3. Remove the skillet from heat. Stir in the cilantro. Season with salt and pepper to taste. Serve immediately.
Creamy Choi Soup
This recipe takes the flavors of a Japanese clear vegetable soup and gives them a spin . . . in the blender . . . with a potato and a touch of sour cream. The soup ends up thick and slightly creamy—and, incidentally, a lovely shade of jade green. Friend of the Farm.
- 1 tablespoon peanut oil
- 1/2 cup chopped scallions (about 3 scallions), divided
- 3 cloves garlic, minced (about 1 1/2 teaspoons)
- 2 teaspoons coarsely chopped fresh ginger
- 1 pound choi (any kind), chopped
- 1 large potato, peeled, diced
- 3 cups vegetable stock or water
- 3/4 teaspoon salt
- 1/4 teaspoon freshly ground black pepper hot pepper flakes
- 1 teaspoon toasted sesame oil
- 2 tablespoons sour cream
1. Heat the peanut oil in a medium pot over medium-high heat. Set aside a couple tablespoons of scallions for a garnish. Add the remaining scallions, garlic, and ginger to the pot. Cook, stirring, until fragrant, about 1 minute.
2. Add the choi and potato.
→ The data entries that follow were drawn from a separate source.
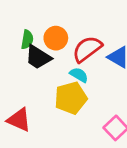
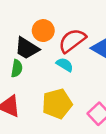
green semicircle: (27, 39) -> (17, 68), moved
yellow pentagon: (71, 98) -> (57, 104), moved

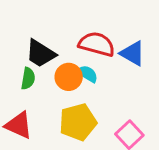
orange circle: (43, 31) -> (69, 77), moved
red semicircle: (72, 41) -> (97, 44), turned 52

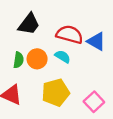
black trapezoid: (41, 53) -> (29, 24), moved, turned -85
orange circle: (69, 77) -> (37, 59), moved

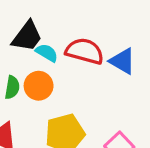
cyan semicircle: (63, 57) -> (47, 53), moved

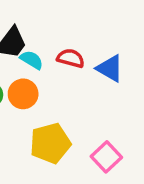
red semicircle: (85, 51) -> (71, 58), size x0.7

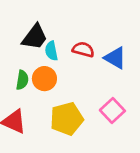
cyan semicircle: (32, 60) -> (51, 51), turned -132
pink square: (106, 157) -> (112, 110), moved

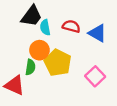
green semicircle: (22, 80) -> (30, 67), moved
yellow pentagon: (67, 119) -> (58, 63), moved, turned -30

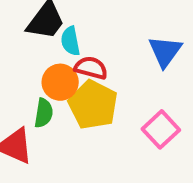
red semicircle: (71, 26) -> (91, 68), moved
blue triangle: (97, 33) -> (165, 51), turned 36

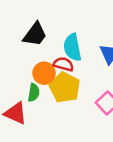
cyan semicircle: (70, 41) -> (72, 47), moved, size x1.5

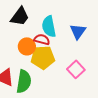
yellow pentagon: (65, 87) -> (43, 57), turned -30
green semicircle: (34, 93) -> (24, 81), moved, size x1.6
Pour in the stock or water and add the salt, pepper, and hot pepper flakes to taste. Increase the heat and bring to a boil; cover, reduce heat, and simmer until the potato is tender, about 20 minutes. Remove the pot from heat. Stir in the toasted sesame oil.
3. Transfer the soup to a food processor or a blender and purée. Ladle soup into individual bowls.
4. Garnish each bowl with a dollop of sour cream and some chopped scallion. Serve immediately.
Choi is a cool-weather crop that grows especially well in spring and fall. It is a kohl crop—related to cabbage, cauliflower, and broccoli—but it doesn’t grow in tight heads. It looks more like white-stemmed chard. While chard is often harvested one leaf at a time, choi plants are cut just above the roots so all the leaves remain attached at the base.